> _RECORD EXTRACTS_:
────────────────────────────────────────

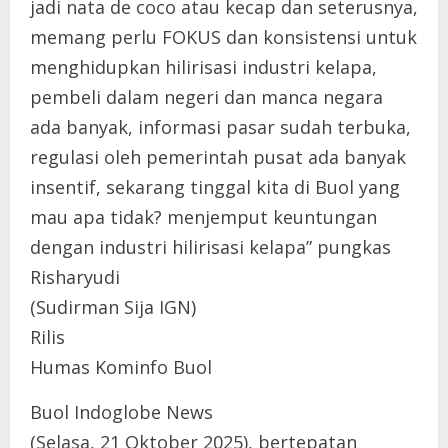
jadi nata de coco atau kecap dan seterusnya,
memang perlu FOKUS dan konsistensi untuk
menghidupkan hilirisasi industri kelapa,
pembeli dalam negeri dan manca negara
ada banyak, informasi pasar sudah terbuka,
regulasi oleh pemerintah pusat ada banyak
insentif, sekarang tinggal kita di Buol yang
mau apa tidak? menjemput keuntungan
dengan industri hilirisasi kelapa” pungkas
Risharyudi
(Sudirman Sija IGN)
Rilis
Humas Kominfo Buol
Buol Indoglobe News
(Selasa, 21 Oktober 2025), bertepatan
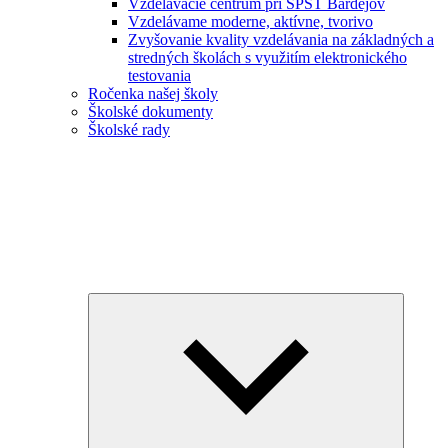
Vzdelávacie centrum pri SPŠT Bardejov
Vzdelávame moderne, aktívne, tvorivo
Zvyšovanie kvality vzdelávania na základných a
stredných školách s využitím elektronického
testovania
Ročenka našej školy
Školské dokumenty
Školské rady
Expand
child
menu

────────────────────────────────────────

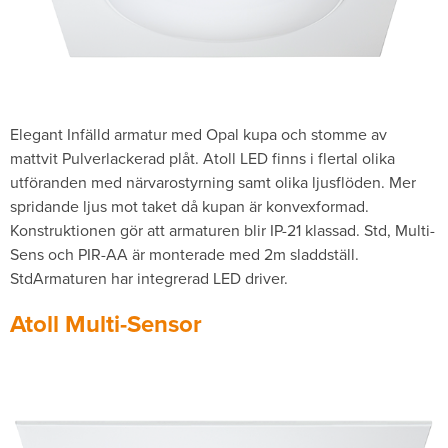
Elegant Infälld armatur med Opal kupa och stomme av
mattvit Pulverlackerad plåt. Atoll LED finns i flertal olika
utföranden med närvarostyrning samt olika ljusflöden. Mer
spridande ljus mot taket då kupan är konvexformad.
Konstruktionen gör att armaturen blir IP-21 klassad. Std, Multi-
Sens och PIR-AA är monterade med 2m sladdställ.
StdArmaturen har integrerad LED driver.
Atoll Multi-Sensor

────────────────────────────────────────

> _WORK INSTRUCTIONS_:
From the data above, pick out each line containing "Buol" and copy it.

> _YOUR SOLUTION_:
insentif, sekarang tinggal kita di Buol yang
Humas Kominfo Buol
Buol Indoglobe News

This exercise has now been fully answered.